Identification of DEGs
To reveal the molecular mechanism involved in flavone, flavanol, and flavonoid biosynthesis, the DEGs between ROB and RPL were identified. Pearson’s correlation coefficient (r2) between samples was relatively high in ROB_1 vs ROB_2 (r2 = 0.880) and RPL_1 vs RPL_2 (r2 = 0.867), whereas it was low in ROB vs. RPL (from 0.527 to 0.576). Thus, we expected to obtain a large number of DEGs between ROB and RPL. Read counts of every gene obtained through Hi-seq in all four RNA-sequencing samples (two biological replicates in ROB and RPL, respectively) were normalized and analyzed via DE-Seq package, finally 19,242 genes were detected as significantly differentially expressed between ROB and RPL.
Combined analysis of RNA-sequencing and metabolomics data
Emodin was methylated by methyl-transferase, followed by methoxy to form physcion. According to the results of the metabolomics analysis, the content of emodin in ROB is slightly lower than that observed in RPL. In contrast, the content of physcion in ROB was approximately 2.4-fold higher than that reported in RPL (Figure 4B). Since the amount of physcion is different in ROB and RPL, we then searched possible enzyme genes which may contribute to this difference (Figure 4A). We mined 121 genes involved in flavonoid biosynthesis, of which 38 were detected as DEGs. Among 38 DEGs, 7 genes (cluster-14354.36512, cluster-14354.38156, cluster-14354.46426, cluster-14354.26346, cluster-14354.3016, cluster-14354.37142, and cluster-14354.3014) were annotated with the activity of caffeoyl coenzyme methyltransferase and their expression levels are significantly different between leaves of ROB and RPL (Figure 4C). And we further found that four genes (cluster-14354.38156, cluster-14354.26346, cluster-14354.3016 and cluster-14354.3014) were expressed in both ROB and RPL (Figure 4C).

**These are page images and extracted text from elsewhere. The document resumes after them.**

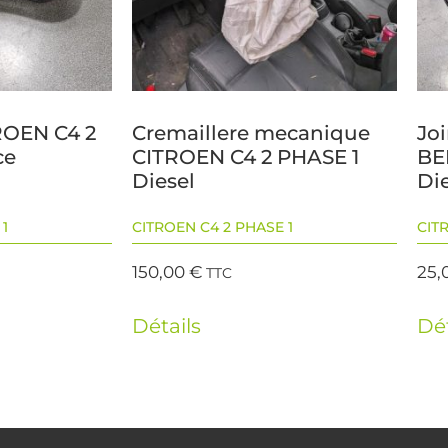
ROEN C4 2
Cremaillere mecanique
Jo
ce
CITROEN C4 2 PHASE 1
BE
Diesel
Di
1
CITROEN C4 2 PHASE 1
CIT
150,00
€
25,
TTC
Détails
Dét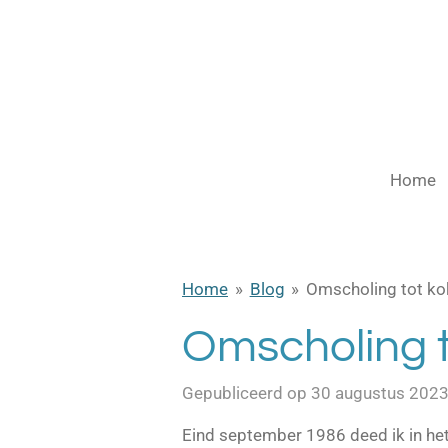
Ga
direct
naar
de
hoofdinhoud
Home
Home
»
Blog
»
Omscholing tot ko
Omscholing t
Gepubliceerd op 30 augustus 202
Eind september 1986 deed ik in he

We used RT-qPCR to quantify the four genes obtained from the above analysis. The results showed that the expression of the cluster-14354.38156 in the ROB was approximately 14-fold higher than that observed in the RPL. This finding was consistent with the difference detected by RNA-seq gene expression. Therefore, cluster-14354.38156 may regulate the metabolic reaction of emodin 3 methylation to physcion (Figure 4D).